I got sat near the newcomers and I think I made a fair impression. I spoke a bit of French to one of them and when he asked if I knew it, I replied, "J'parle le français comme ein chien cadien." He seemed bemused. Later, I got to show off my reading knowledge after we'd retired to their hosts' house to play games and watch videos. Their pick was a French fail compilation and we were translating the captions on the fly for the benefit of the room.

I was delighted to learn that the second of the games we played was a version of Balderdash because--as I confessed after crushing my competitors--"I'm really good at lying." After that, I strolled a ways with the couple who'd flown in from Nebraska to surprise them. We ended up having such a promising chat that I messaged them Sunday morning and invited them to brunch at Smack Dab.

To my surprise, they accepted and we ended up having a rather interesting conversation as they tried to make plans with the others who were still shaking off sleep.

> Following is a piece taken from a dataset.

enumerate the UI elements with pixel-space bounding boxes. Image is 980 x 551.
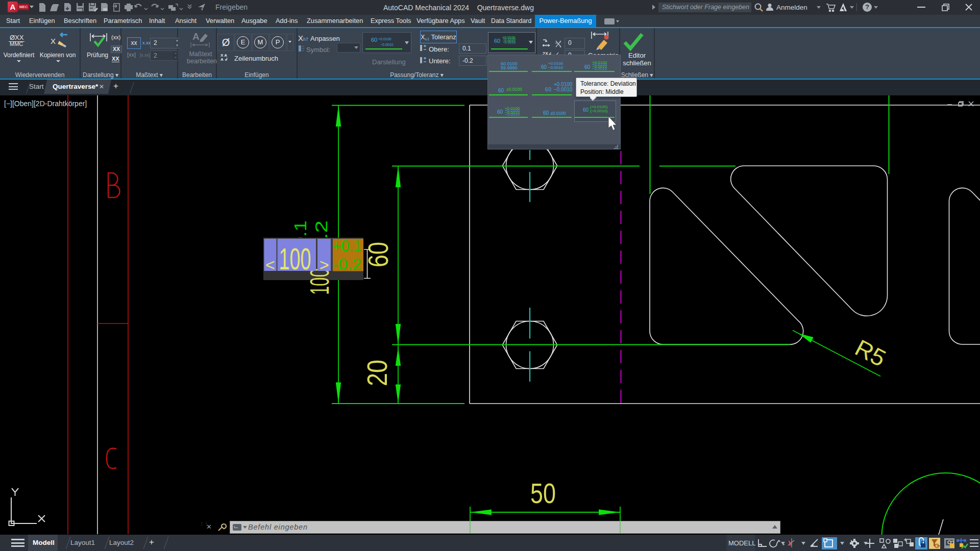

We ended up eight bears strong and then everyone went off in different directions--some to Steamworks, some to the zoo for a Pokémon event, and me back home.

I'm still trying to set something up with the Anglo-French duo. I think they may have just been being nice when they floated Tuesday morning breakfast but I intend to find out. I still haven't given up on meeting [personal profile] urso, but I haven't heard a peep since he left for Peoria so I don't expect anything to come of that either.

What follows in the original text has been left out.